Crenças e opiniões pessoais têm sido priorizadas nesta discussão, em detrimento do contingente de mulheres que continuam morrendo vítimas de abortos clandestinos. Morrem aquelas que não conseguem pagar por um aborto em condições que preserve suas vidas; morrem até mesmo aquelas que teriam o direito ao aborto previsto em lei, pois não têm acesso a ele.

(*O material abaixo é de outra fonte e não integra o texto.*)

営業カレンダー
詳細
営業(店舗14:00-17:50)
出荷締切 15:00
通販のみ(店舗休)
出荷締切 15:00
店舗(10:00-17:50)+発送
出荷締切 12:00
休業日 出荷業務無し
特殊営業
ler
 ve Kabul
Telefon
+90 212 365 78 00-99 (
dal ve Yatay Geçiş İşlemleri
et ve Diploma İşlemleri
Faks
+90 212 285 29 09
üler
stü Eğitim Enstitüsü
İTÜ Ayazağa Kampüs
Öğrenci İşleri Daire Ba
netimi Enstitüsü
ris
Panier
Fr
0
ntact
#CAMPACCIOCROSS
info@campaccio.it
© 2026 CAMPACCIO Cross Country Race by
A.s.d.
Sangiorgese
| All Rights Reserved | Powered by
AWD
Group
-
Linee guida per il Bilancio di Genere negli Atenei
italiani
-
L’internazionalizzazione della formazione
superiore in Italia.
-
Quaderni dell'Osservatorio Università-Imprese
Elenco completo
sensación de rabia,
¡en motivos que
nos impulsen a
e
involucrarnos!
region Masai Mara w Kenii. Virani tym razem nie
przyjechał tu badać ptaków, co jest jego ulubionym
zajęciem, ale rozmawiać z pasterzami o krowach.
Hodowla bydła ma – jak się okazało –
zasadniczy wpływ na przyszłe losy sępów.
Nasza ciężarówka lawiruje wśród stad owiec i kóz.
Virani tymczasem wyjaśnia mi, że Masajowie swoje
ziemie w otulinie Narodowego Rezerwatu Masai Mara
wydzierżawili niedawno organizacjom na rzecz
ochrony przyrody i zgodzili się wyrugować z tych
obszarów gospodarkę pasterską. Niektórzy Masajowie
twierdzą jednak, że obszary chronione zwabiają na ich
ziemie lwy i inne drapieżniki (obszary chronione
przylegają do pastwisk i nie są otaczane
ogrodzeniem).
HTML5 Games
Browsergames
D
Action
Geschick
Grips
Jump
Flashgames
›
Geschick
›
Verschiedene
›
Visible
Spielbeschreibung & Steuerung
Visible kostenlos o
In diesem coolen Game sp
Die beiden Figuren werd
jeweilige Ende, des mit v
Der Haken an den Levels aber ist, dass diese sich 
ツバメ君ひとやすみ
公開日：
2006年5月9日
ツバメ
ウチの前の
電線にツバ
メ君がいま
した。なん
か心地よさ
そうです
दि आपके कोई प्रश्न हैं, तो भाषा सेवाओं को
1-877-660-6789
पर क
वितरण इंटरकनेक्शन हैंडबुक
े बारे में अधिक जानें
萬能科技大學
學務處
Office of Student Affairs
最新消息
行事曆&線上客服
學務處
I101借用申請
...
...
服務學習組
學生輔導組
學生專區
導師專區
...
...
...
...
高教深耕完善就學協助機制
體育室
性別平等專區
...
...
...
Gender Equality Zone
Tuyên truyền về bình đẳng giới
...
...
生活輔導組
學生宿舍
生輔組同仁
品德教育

Esta situação só terá mudanças a partir do momento em que a mortalidade materna passar a ser compreendida numa perspectiva dos direitos sexuais e reprodutivos das mulheres. Para isso, é fundamental que as pessoas consigam responder para si mesmas por que a questão do aborto incomoda tanto e passem a enfrentá-la sem individualismos e hipocrisias, respeitando as diferenças de valores e opiniões.

É inadmissível que em um fórum sobre mortalidade materna o aborto não seja tema de discussão. É preciso, pois, que as posturas sejam revistas e que cada profissional e cada instituição repense o seu papel. É preciso retirar as máscaras!

*Kemle Semerene Costa é educadora e pesquisadora do Grupo Transas do Corpo (www.transasdocorpo.com.br). Atua nas áreas de saúde reprodutiva, políticas públicas para a mulher e nutrição sob o enfoque de gênero. Este texto foi originalmente publicado na edição de nº 17 do jornal Fazendo Gênero, do Grupo Transas do Corpo.